Push for something more serious, and go ahead, state that most gossip mongers map their own fantasies to other people they think have the opportunity to live them out, and a defence is bound to come out, "No, I don't want that life, thank you".  As if we're supposed to concede some ground to the rumour in order to not offend the rumour monger because we have now attacked the rumour monger's character!  Now, decency has to be quickly established beyond doubt.  And it will be, because there is no way we can prove anybody's fantasy!  Ambiguity has served its purpose - spreading the rumour is no longer the original crime!  Oh, in conclusion you may even hear the ambiguous, "Who cares about celebrities and their affairs anyway?"!!!

Indians are experts at opening up and increasing the scope for ambiguity in any exchange.  We expect to be forgiven and even appreciated for being of "good moral character", even when we have the lowest levels of social consciousness.  We fully expect to do a mediocre job and not be yelled at because we are willing to be perfectly soft spoken and unthreatening if indeed that is what it takes to get out of a tough situation that might define us as "guilty".

Tell some Indian pig talking on his/her cellphone in the middle of a theatrical movie experience to cut it out, and the pig will continue.  Get rude, say it a second time and there will be a reaction, like, "What's your problem, boss?"  No matter what you say, Mr. Ambiguous will be happy to counter, "Okay, so I've cut my call no?  What is the problem now?".  Like it is my mistake to get angry in the first place and make a bigger noise than the call on the cellphone that the pig made!  The crook just expanded the scope of the problem by including me in it, thus making it ambiguous enough to dissipate anger focus!

We expect to be blessed by the blessings of our ancestors because we show them great reverence, even as we exude nothing but rudeness for our fellow beings who are alive and much more likely to be affected by our obnoxious behaviour in the present.  We have brought about so much ambiguity in defining a "good" person, that it is no longer possible to spit on the dirtbag who behaves "decently", while it is relatively easy to berate the idealistic rebel.  We are ruthless with ambiguity.  It is where we hide all of another incredible Indian trait - hypocrisy.

We have a propensity for manufacturing ambiguity in massive amounts so we may hide all our faults in it, so we may wallow in it, without clarity, accountability, responsibility or humanity.  It is our passive aggressive way of winning - by first denying clarity, then by smearing the other person's clarity with clouds of doubt.  We are incredibly good at this.  We can even claim victory merely by denying the other person success in pointing out our faults.

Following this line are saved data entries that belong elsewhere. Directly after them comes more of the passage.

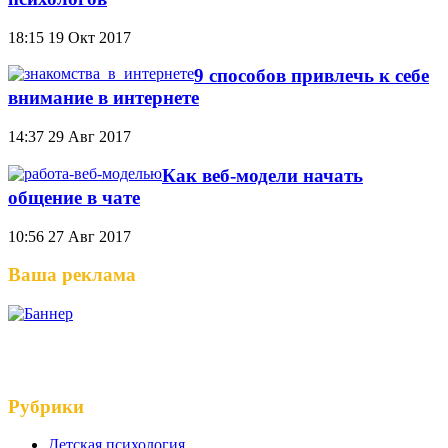
18:15
19 Окт 2017
9 способов привлечь к себе
внимание в интернете
14:37
29 Авг 2017
Как веб-модели начать
общение в чате
10:56
27 Авг 2017
Ваша реклама
Рубрики
Детская психология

Strip away ambiguity, and most Indians will actually be corrupt people, with very questionable value systems, and cursed with an inability to separate the objective from the subjective, the personal from the communal.  Terribly sorry, but "We are like this only" doesn't really cut it anymore.  Actually, it never did.  But some of us put up with it.

- BSK.

2 comments:

Unknown said...

Dear Bala,

I had no idea that I had similar instincts, I thought I was morally correct in issues beyond my scope but reading this excerpt and following you + Balaji Vishwanathan have somewhat cleared my thought process. This was best I had read about Indian mind sets.

Hope you continue enlightening us.

Warm Regards
Vijay

feltra (Raman R) said...

It really warmed my heart to read these lines. Thank you so much, Bala sir! Unfortunately though, I still fume when I run into these situations.

Also I wonder how many of these building-ambiguity "skills" still exist within me.